Non volava una mosca l’altra sera all’Opera di Firenze en attendant sua maestà Keith Jarrett. E continuerà a non volare per tutta la durata dell’esibizione, unica data italiana della nuova tournée (a sei mesi dall’uscita napoletana al San Carlo), due tempi serrati di 45 minuti, piano solo e solo improvvisazione. E solito cerimoniale. Porte chiuse, i ritardatari peggio per loro, niente foto, cellulari spenti, niente riprese video e audio, ovvio, e guai a chi tossisce. Altrimenti succede come a Parigi, che si alza e se ne va.

Ma a Firenze, Keith Jarrett, settanta anni lo scorso maggio, due nuovi album a primavera per Ecm (Barber/Bartók/Jarrett e Creation), era tutto sommato di buon umore, meno intransigente o bizzoso del solito: pur lamentandosi di avere freddo, uno spiffero lo tormentava sul collo, e sfregandosi le mani come davanti al fuoco. Poi qualcuno ha acceso il telefonino e scattato una foto. Sarà vero? Keith non aspettava altro. Va al microfono e detta le sue regole: «Vi autorizzo a picchiare il vicino se continua a fare una cosa del genere. Quando sarò morto allora potrete venire qui e fare tutte le foto che vorrete». Ma l’imprevisto, decantato da un accenno di sorriso, non guasta la serata né l’umore del Nostro. Che riprende il suo posto e elabora, ancora una volta in solitaria, la sua personalissima parabola sonora.

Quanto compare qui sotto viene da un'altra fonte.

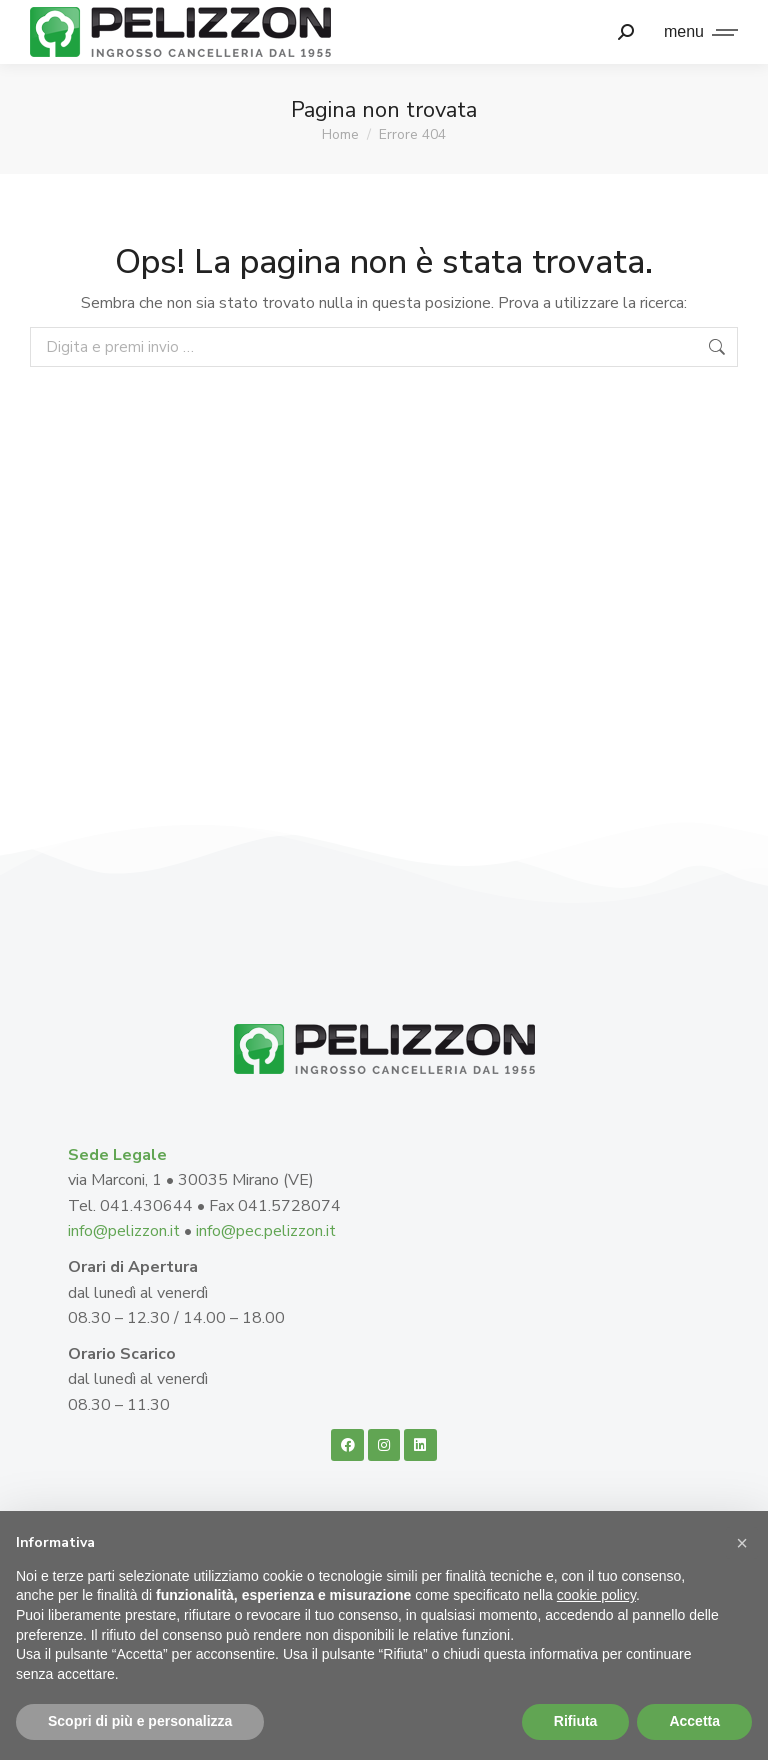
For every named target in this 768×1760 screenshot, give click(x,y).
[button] (742, 1543)
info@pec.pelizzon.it (266, 1231)
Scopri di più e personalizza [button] (140, 1721)
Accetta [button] (694, 1721)
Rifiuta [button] (576, 1721)
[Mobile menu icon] (696, 32)
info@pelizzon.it (126, 1231)
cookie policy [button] (596, 1595)
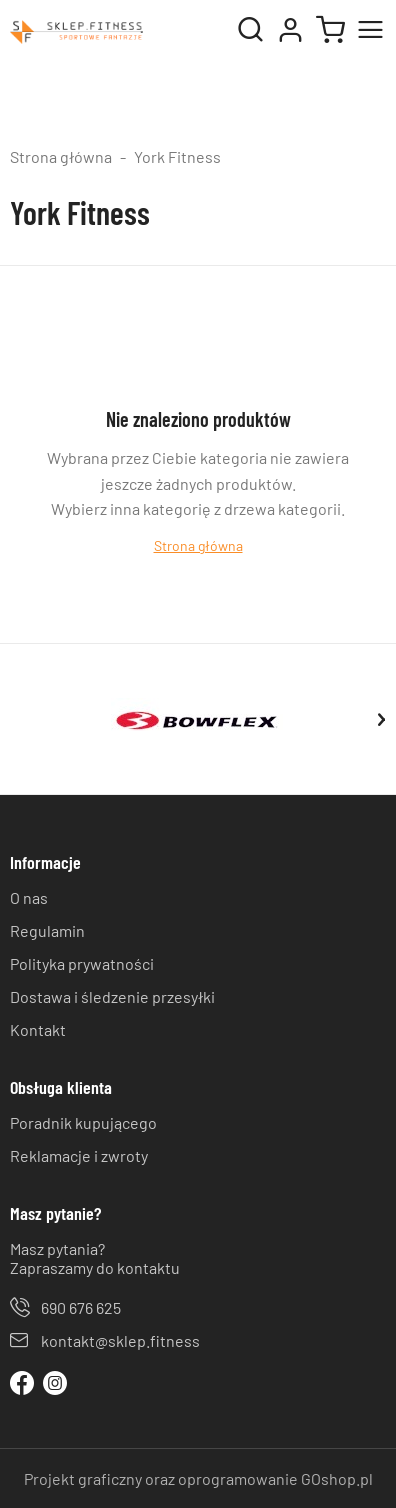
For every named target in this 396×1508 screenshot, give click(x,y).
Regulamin (47, 930)
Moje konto (290, 30)
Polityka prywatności (82, 963)
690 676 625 (81, 1307)
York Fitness (177, 156)
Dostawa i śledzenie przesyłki (112, 996)
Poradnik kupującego (83, 1122)
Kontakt (38, 1029)
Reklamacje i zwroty (79, 1155)
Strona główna (61, 156)
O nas (29, 897)
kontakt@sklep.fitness (120, 1340)
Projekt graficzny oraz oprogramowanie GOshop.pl (198, 1478)
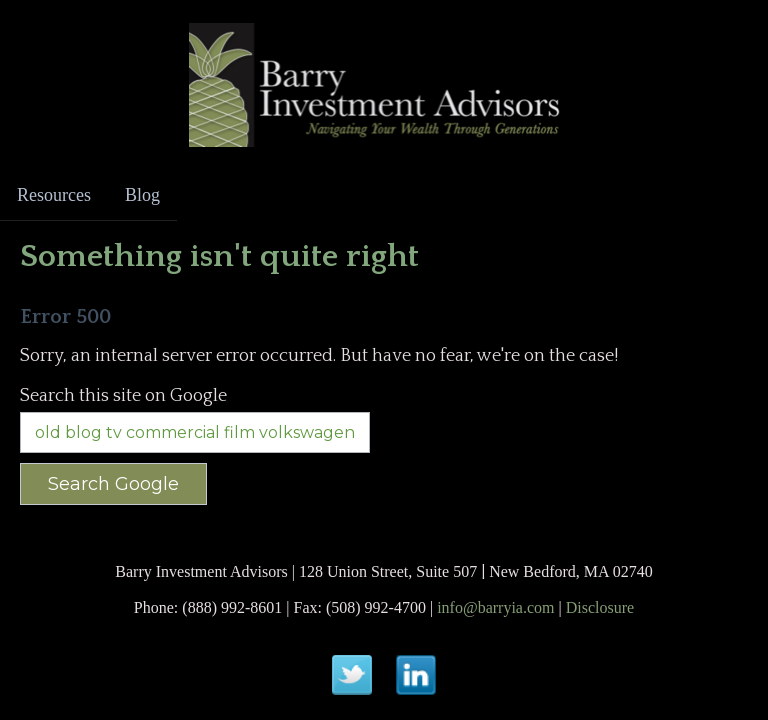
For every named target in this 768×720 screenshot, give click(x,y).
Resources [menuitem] (54, 195)
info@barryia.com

Si piega sulla tastiera fino a imprimersi nello strumento come una protesi surrealista, sghemba e gentile, un contorsionista che poi si alza sui piedi mugolando e canticchiando come un fantino sulle staffe del suo purosangue lanciato verso il traguardo. Velocità impervia e calma olimpica. Accensione e decompressione. Accelerazione e decelerazione. Impennate e arresti. Il motore Jarrret viaggia a pieni giri. Reinventando e improvvisando tutto il possibile. E oltre.

Una pacificata tensione fisico emotiva e un brivido disteso. Era la quarta volta che Keith Jarret tornava a Firenze, la terza da solo. Ma l’ultima al vecchio Comunale nel 2009 in trio con Gary Peacock e Jack DeJohnette fu grandiosa. E pure qui alla fine, nei tocchi liquidi, nella impalpabile coloritura del suono che sfuma e svanisce, c’era come un’aura cechoviana, la dissolvenza della vita e la rarefazione dei ricordi. Scivolando nel tempo e nello spazio del tempo alla ricerca della «malinconia» e della «leggerezza» delle cose, Jarret traccia la sua linea. Imperfetta e inquieta. Come prima della rivoluzione.